Servi par le sentiment anti-migrants qui se répand à travers tout le continent européen, le parti d’extrême-droite la Ligue de Matteo Salvini, en Italie, qui a fait campagne sur la promesse de renvoyer 500 000 migrants irréguliers chez eux, est entré au gouvernement en Italie. En Autriche, un parti populiste identique, le FPÖ, fait partie de la coalition gouvernementale. En Allemagne, qui a accueilli plus d’un million de migrants en 2015 suite à la politique de porte ouverte d’Angela Merkel, le parti nationaliste de droite Alternative für Deutschland est devenu le troisième parti au Bundestag. Du coup, le parti de centre-droit la CDU et sa branche bavaroise la CSU, qui sont en campagne pour des élections régionales en octobre, sont sous pression pour renforcer les lois allemandes sur l’immigration.

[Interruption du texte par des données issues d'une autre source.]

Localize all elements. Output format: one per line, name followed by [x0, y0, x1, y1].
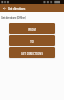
button[interactable]: Back — [2, 6, 6, 10]
staticText: Get directions — [8, 7, 26, 11]
staticText: Get directions (Offline) — [1, 16, 26, 20]
button[interactable]: TO — [9, 35, 55, 46]
staticText: GET DIRECTIONS — [21, 52, 43, 55]
button[interactable]: FROM — [9, 23, 55, 34]
button[interactable]: GET DIRECTIONS — [9, 47, 55, 58]
staticText: FROM — [28, 28, 36, 31]
staticText: TO — [30, 40, 34, 43]
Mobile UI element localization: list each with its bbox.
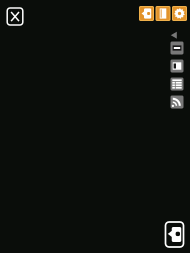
button[interactable]: Settings xyxy=(172,6,187,21)
button[interactable]: Collapse sidebar xyxy=(171,32,177,39)
button[interactable]: Book xyxy=(156,6,170,21)
button[interactable]: Close xyxy=(7,8,23,25)
button[interactable]: Table xyxy=(170,78,184,90)
button[interactable]: Card xyxy=(166,222,184,247)
button[interactable]: Broadcast xyxy=(170,96,184,108)
button[interactable]: Card xyxy=(139,6,154,21)
button[interactable]: Keyboard xyxy=(170,42,184,54)
button[interactable]: Sidebar xyxy=(170,60,184,72)
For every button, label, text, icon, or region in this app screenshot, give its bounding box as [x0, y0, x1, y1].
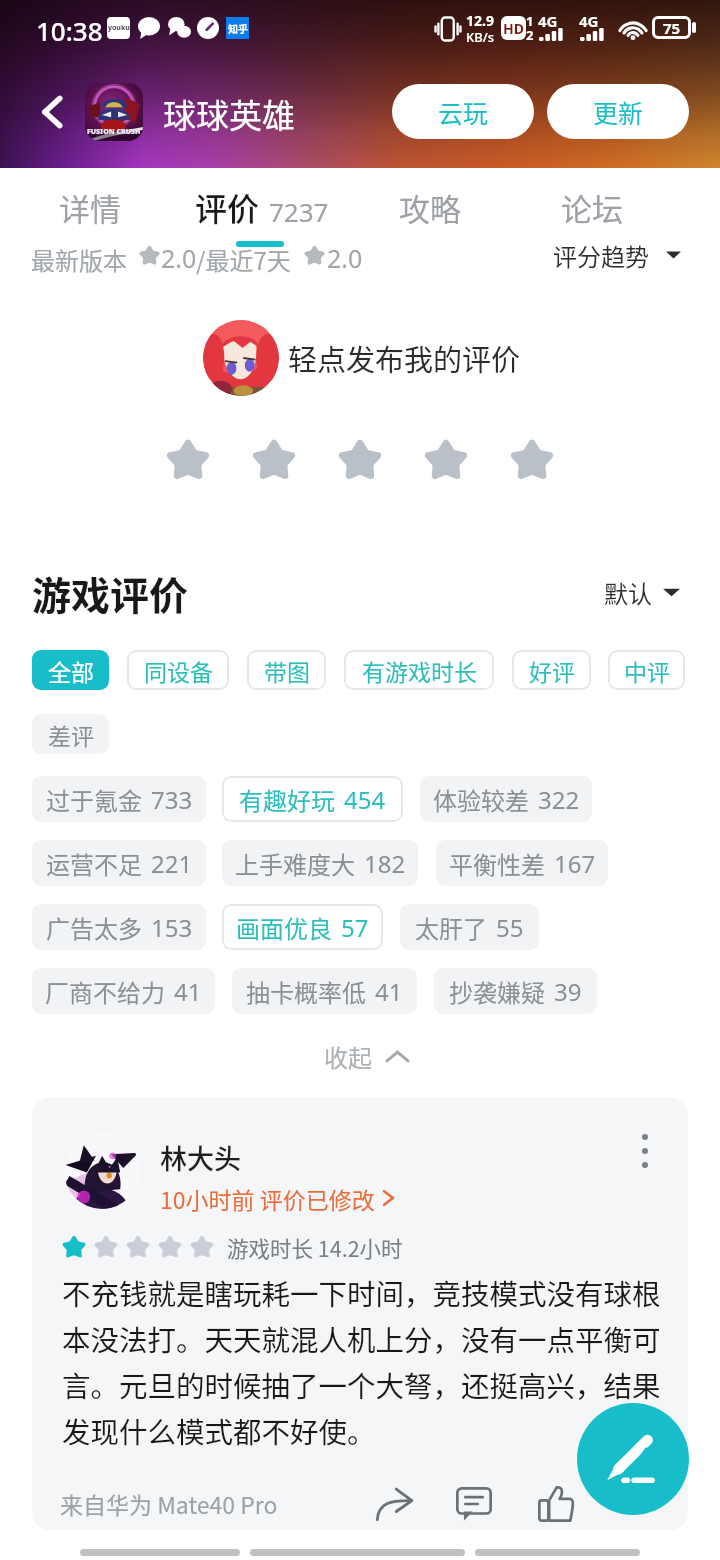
- staticText: 41: [174, 975, 202, 1008]
- staticText: 12.9: [466, 11, 494, 30]
- button[interactable]: Like: [528, 1476, 584, 1530]
- button[interactable]: [10, 172, 170, 228]
- staticText: 广告太多: [46, 910, 142, 945]
- button[interactable]: 广告太多: [32, 904, 206, 950]
- button[interactable]: [350, 172, 510, 228]
- button[interactable]: [167, 172, 327, 228]
- button[interactable]: 默认: [604, 572, 680, 612]
- button[interactable]: Comment: [446, 1476, 502, 1530]
- staticText: 好评: [529, 654, 575, 687]
- staticText: 来自华为 Mate40 Pro: [60, 1487, 278, 1520]
- staticText: 轻点发布我的评价: [288, 337, 521, 379]
- staticText: 评分趋势: [553, 238, 649, 273]
- button[interactable]: 差评: [32, 714, 109, 754]
- staticText: 运营不足: [46, 846, 142, 881]
- button[interactable]: 平衡性差: [436, 840, 608, 886]
- button[interactable]: 画面优良: [222, 904, 383, 950]
- staticText: 2.0: [161, 241, 197, 275]
- button[interactable]: 好评: [512, 650, 591, 690]
- staticText: 攻略: [399, 185, 461, 230]
- staticText: 平衡性差: [449, 846, 545, 881]
- button[interactable]: More options: [620, 1126, 670, 1176]
- staticText: 55: [496, 911, 524, 944]
- button[interactable]: 抄袭嫌疑: [434, 968, 597, 1014]
- staticText: /最近7天: [196, 242, 291, 277]
- staticText: 10:38: [36, 13, 103, 48]
- staticText: 详情: [59, 185, 121, 230]
- staticText: 454: [344, 783, 386, 816]
- button[interactable]: [513, 172, 673, 228]
- button[interactable]: 收起: [324, 1034, 409, 1078]
- staticText: KB/s: [466, 28, 495, 46]
- button[interactable]: Share: [366, 1476, 422, 1530]
- staticText: 全部: [48, 654, 94, 687]
- button[interactable]: 云玩: [392, 84, 534, 139]
- staticText: 带图: [264, 654, 310, 687]
- staticText: youku: [108, 23, 130, 33]
- staticText: 39: [554, 975, 582, 1008]
- button[interactable]: 抽卡概率低: [232, 968, 417, 1014]
- button[interactable]: Rate 5 stars: [490, 420, 574, 500]
- button[interactable]: 评分趋势: [553, 235, 681, 275]
- staticText: 最新版本: [31, 242, 127, 277]
- staticText: 林大头: [160, 1138, 241, 1177]
- staticText: 游戏时长 14.2小时: [227, 1232, 403, 1263]
- staticText: 75: [663, 18, 681, 38]
- button[interactable]: 同设备: [127, 650, 229, 690]
- staticText: 57: [341, 911, 369, 944]
- staticText: 太肝了: [415, 910, 487, 945]
- button[interactable]: Rate 1 stars: [146, 420, 230, 500]
- button[interactable]: 更新: [547, 84, 689, 139]
- staticText: 不充钱就是瞎玩耗一下时间，竞技模式没有球根本没法打。天天就混人机上分，没有一点平…: [62, 1272, 670, 1451]
- button[interactable]: 体验较差: [420, 776, 592, 822]
- staticText: 322: [538, 783, 580, 816]
- staticText: 默认: [604, 575, 652, 610]
- button[interactable]: 太肝了: [400, 904, 539, 950]
- staticText: 41: [375, 975, 403, 1008]
- button[interactable]: 有趣好玩: [222, 776, 403, 822]
- staticText: 评价: [195, 184, 260, 230]
- button[interactable]: 10小时前 评价已修改: [160, 1181, 394, 1215]
- staticText: 收起: [324, 1039, 372, 1074]
- staticText: 更新: [593, 94, 644, 130]
- button[interactable]: 上手难度大: [222, 840, 418, 886]
- staticText: 10小时前 评价已修改: [160, 1182, 375, 1215]
- button[interactable]: 轻点发布我的评价: [195, 312, 535, 404]
- button[interactable]: 带图: [247, 650, 326, 690]
- staticText: 733: [151, 783, 193, 816]
- button[interactable]: 过于氪金: [32, 776, 206, 822]
- staticText: 论坛: [561, 185, 623, 230]
- button[interactable]: Rate 4 stars: [404, 420, 488, 500]
- staticText: 知乎: [228, 21, 248, 35]
- staticText: 7237: [269, 194, 329, 229]
- button[interactable]: App icon: [85, 83, 143, 141]
- staticText: 中评: [624, 654, 670, 687]
- button[interactable]: 有游戏时长: [344, 650, 494, 690]
- staticText: 2.0: [327, 241, 363, 275]
- staticText: 差评: [48, 718, 94, 751]
- button[interactable]: 中评: [608, 650, 685, 690]
- button[interactable]: Avatar of 林大头: [64, 1133, 140, 1209]
- staticText: 游戏评价: [32, 565, 189, 621]
- button[interactable]: Back: [26, 85, 80, 139]
- staticText: 2: [526, 26, 534, 44]
- button[interactable]: 厂商不给力: [32, 968, 215, 1014]
- button[interactable]: 运营不足: [32, 840, 206, 886]
- staticText: 同设备: [144, 654, 213, 687]
- staticText: HD: [503, 19, 524, 38]
- button[interactable]: Rate 3 stars: [318, 420, 402, 500]
- staticText: 221: [151, 847, 193, 880]
- staticText: 4G: [579, 11, 599, 31]
- staticText: 4G: [538, 11, 558, 31]
- staticText: 抽卡概率低: [246, 974, 366, 1009]
- staticText: 167: [554, 847, 596, 880]
- staticText: 球球英雄: [163, 90, 295, 138]
- staticText: 有趣好玩: [239, 782, 335, 817]
- staticText: 1: [526, 12, 534, 30]
- button[interactable]: 全部: [32, 650, 109, 690]
- button[interactable]: Write a review: [577, 1403, 689, 1515]
- button[interactable]: Rate 2 stars: [232, 420, 316, 500]
- staticText: FUSION CRUSH: [87, 127, 141, 137]
- staticText: 有游戏时长: [362, 654, 477, 687]
- staticText: 云玩: [438, 94, 489, 130]
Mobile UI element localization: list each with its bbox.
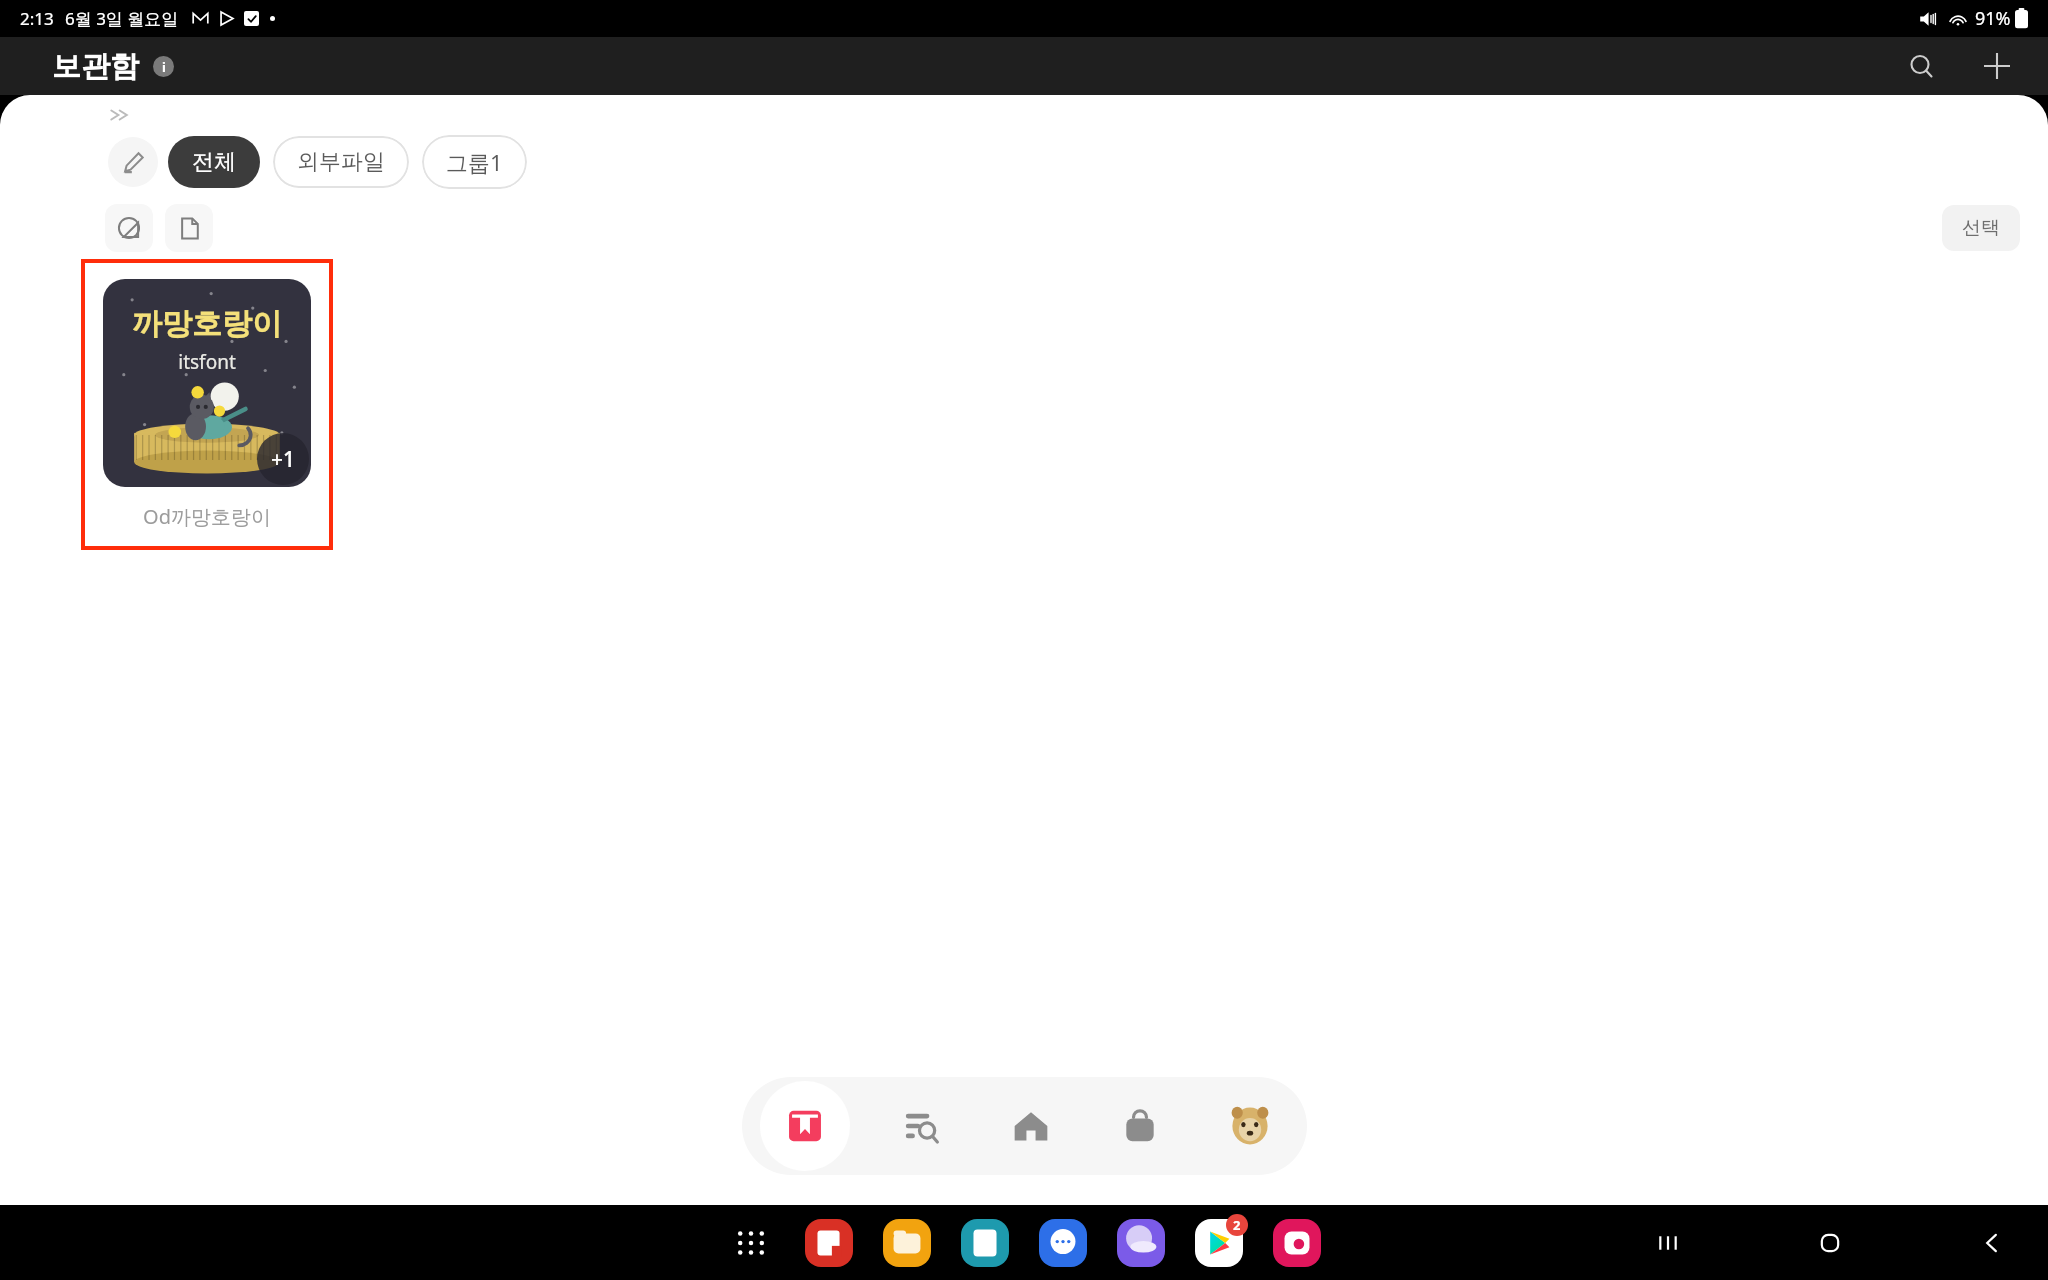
button[interactable]: 까망호랑이 xyxy=(85,263,329,546)
staticText: 전체 xyxy=(192,148,236,176)
button[interactable]: 앱 xyxy=(878,1214,936,1272)
button[interactable]: 홈 xyxy=(1804,1217,1856,1269)
button[interactable]: 앱 xyxy=(1112,1214,1170,1272)
button[interactable]: 검색 xyxy=(1898,43,1944,89)
button[interactable]: 최근 앱 xyxy=(1642,1217,1694,1269)
staticText: 91% xyxy=(1975,6,2011,31)
button[interactable]: 앱 xyxy=(956,1214,1014,1272)
button[interactable]: 스토어 xyxy=(1101,1087,1179,1165)
staticText: 6월 3일 월요일 xyxy=(65,7,179,30)
button[interactable]: 앱스 xyxy=(722,1214,780,1272)
button[interactable]: 앱 xyxy=(1268,1214,1326,1272)
button[interactable]: 보관함 xyxy=(760,1081,850,1171)
button[interactable]: 앱 xyxy=(800,1214,858,1272)
button[interactable]: 프로필 xyxy=(1211,1087,1289,1165)
staticText: +1 xyxy=(271,445,296,474)
staticText: itsfont xyxy=(178,349,236,375)
button[interactable]: 선택 xyxy=(1942,205,2020,251)
staticText: 2:13 xyxy=(20,7,54,30)
button[interactable]: 추가 xyxy=(1974,43,2020,89)
staticText: 선택 xyxy=(1962,216,2000,240)
button[interactable]: 보기 변경 xyxy=(105,204,153,252)
staticText: 2 xyxy=(1233,1216,1241,1234)
button[interactable]: 정보 xyxy=(153,56,174,77)
button[interactable]: 그룹1 xyxy=(422,135,527,189)
staticText: 외부파일 xyxy=(297,148,385,176)
staticText: 그룹1 xyxy=(446,147,503,177)
button[interactable]: 앱 xyxy=(1034,1214,1092,1272)
staticText: Od까망호랑이 xyxy=(143,503,271,530)
staticText: i xyxy=(162,58,166,76)
button[interactable]: 뒤로 xyxy=(1966,1217,2018,1269)
staticText: 보관함 xyxy=(52,48,139,85)
button[interactable]: 편집 xyxy=(108,137,158,187)
button[interactable]: 파일 xyxy=(165,204,213,252)
button[interactable]: 전체 xyxy=(168,136,260,188)
button[interactable]: 서치 xyxy=(882,1087,960,1165)
staticText: 까망호랑이 xyxy=(132,305,282,343)
button[interactable]: 외부파일 xyxy=(273,136,409,188)
button[interactable]: Play 스토어 xyxy=(1190,1214,1248,1272)
button[interactable]: 홈 xyxy=(992,1087,1070,1165)
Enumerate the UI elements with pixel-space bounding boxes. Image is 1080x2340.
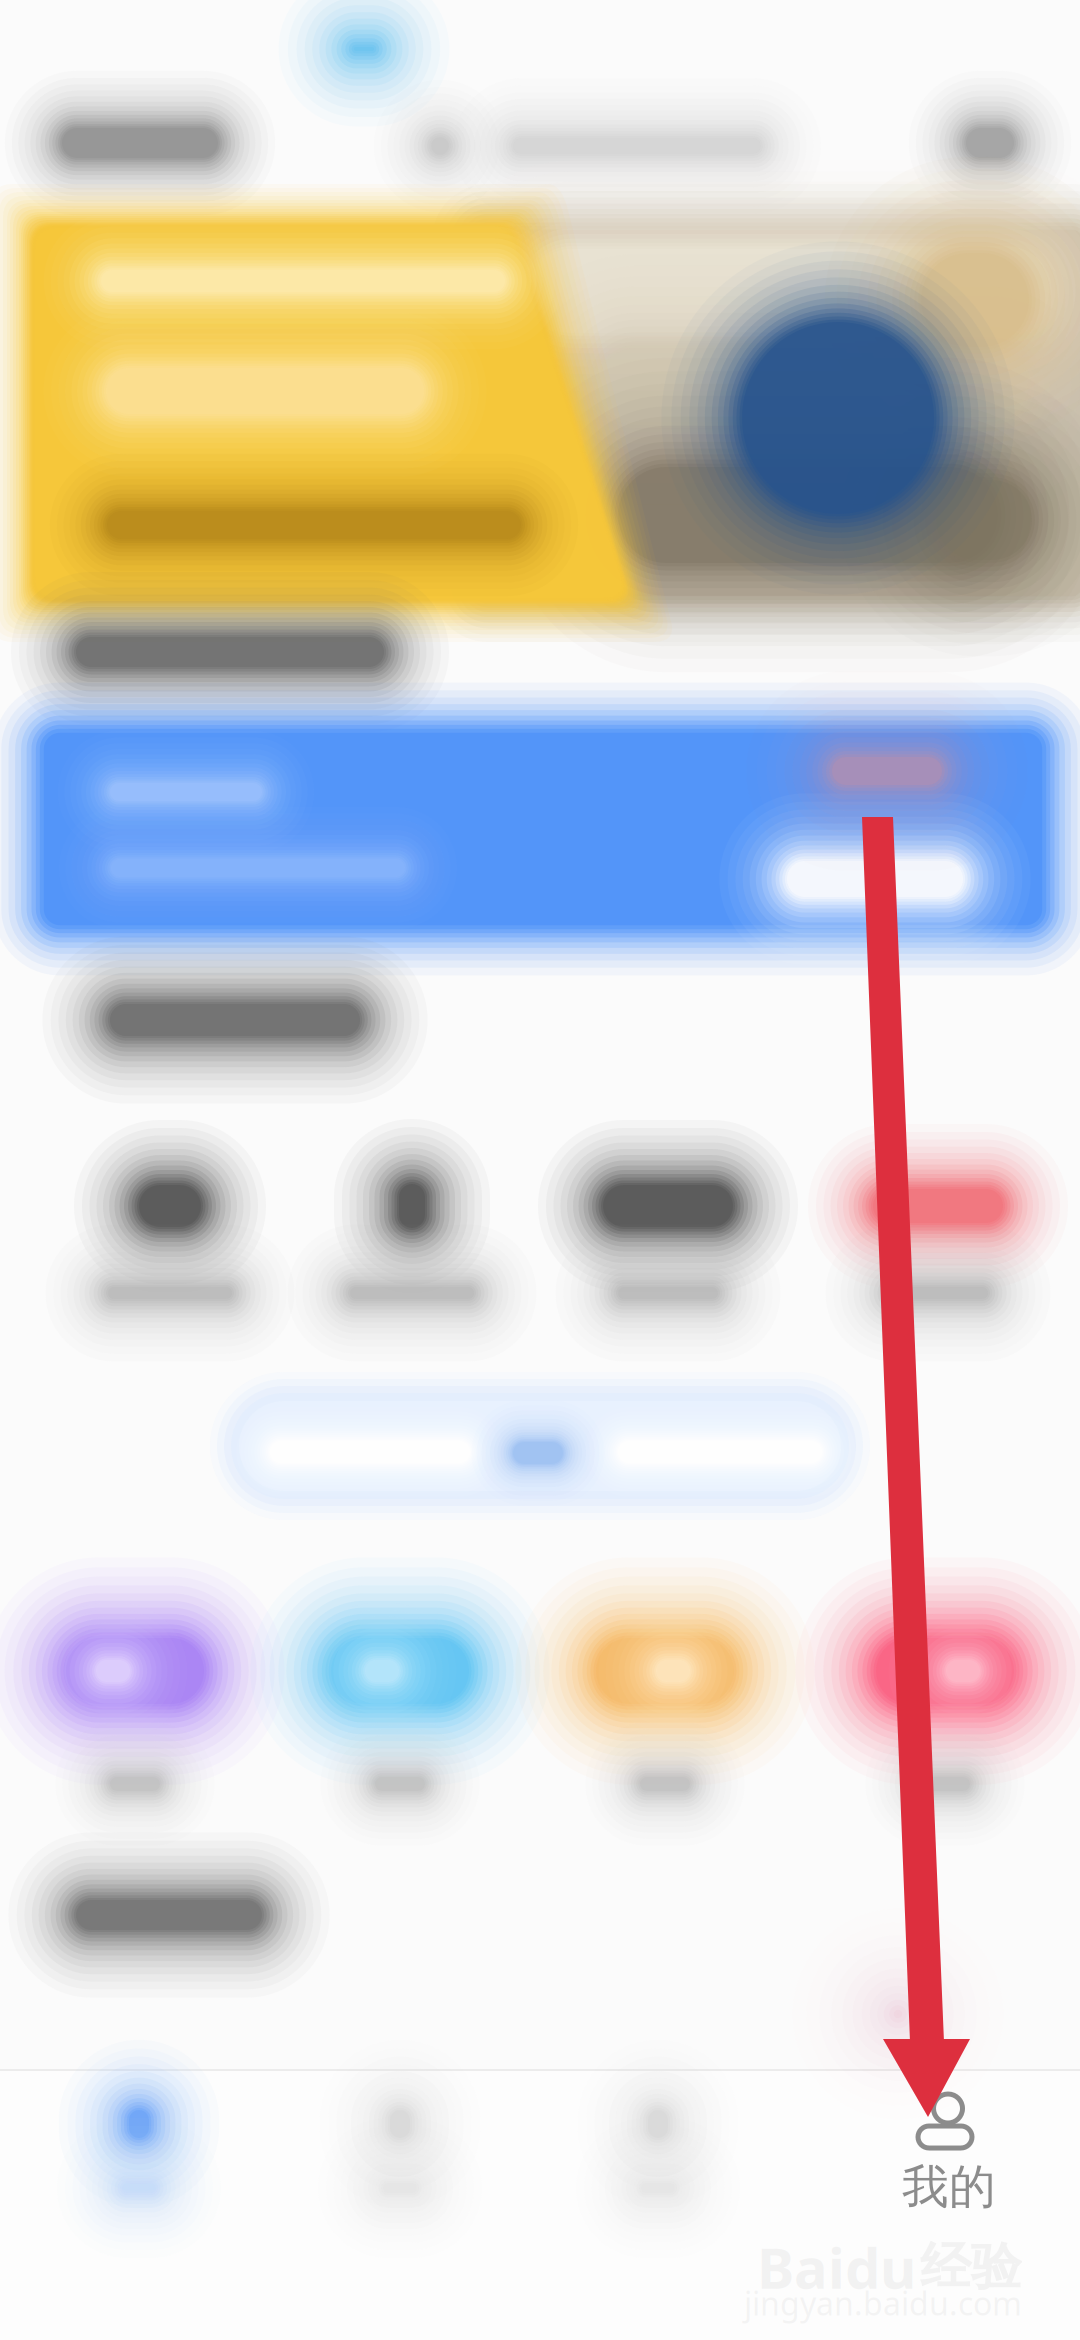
button[interactable]: Tab [0, 0, 1080, 2340]
button[interactable]: Tab [0, 0, 1080, 2340]
button[interactable] [0, 0, 1080, 2340]
button[interactable]: More [470, 1123, 610, 1217]
button[interactable]: Option one [410, 1132, 670, 1208]
button[interactable]: Quick action [0, 0, 1080, 2340]
staticText: jingyan.baidu.com [744, 2282, 1022, 2324]
button[interactable]: Quick action [0, 0, 1080, 2340]
button[interactable]: Option two [410, 1132, 670, 1208]
staticText: 我的 [902, 2158, 996, 2216]
button[interactable]: Quick action [0, 0, 1080, 2340]
staticText: Baidu [757, 2230, 916, 2304]
staticText: 经验 [920, 2236, 1022, 2298]
button[interactable]: Tab [0, 0, 1080, 2340]
button[interactable]: Quick action [0, 0, 1080, 2340]
button[interactable] [0, 0, 1080, 2340]
button[interactable]: 我的 [0, 0, 1080, 2340]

La polémique de l’Aquarius

Matteo Salvini a interdit l’accès aux ports italiens de l’Aquarius, un bateau qui transporte 629 personnes. Malte a fait de même. L’Aquarius s’est dirigé vers l’Espagne, invité par le nouveau premier ministre du gouvernement de centre gauche Pedro Sanchez. Emmanuel Macron a qualifié la décision de l’Italie de cynique et d’irresponsable, déclenchant une crise diplomatique entre les deux pays. Au même moment, le ministre de l’Intérieur allemand, de la CSU conservatrice, Horst Seehofer, a demandé de rétablir le droit d’éloigner les migrants des frontières allemandes, une proposition rejetée par Angela Merkel qui veut une solution européenne.

Les prochaines étapes

La majorité conservatrice d’Angela Merkel chancelle et menace son gouvernement de coalition. L’Autriche, l’Italie et l’Allemagne réfléchissent à un « axe des volontaires » contre l’immigration illégale. La France, elle, négocie avec l’Italie sur des initiatives conjointes. La chancelière allemande parle d’une mise à l’épreuve pour le futur et la cohésion de l’Europe qui réclame une réponse collective forte. L’Espagne a rappelé que l’un des principes fondateurs de l’Union, la liberté de mouvement, était en jeu. Les États membres de l’UE se réuniront à Bruxelles les 28 et 29 juin à Bruxelles pour mettre au point de nouvelles règles et alléger la charge des États en première ligne. Mais un accord est encore loin d’être acquis.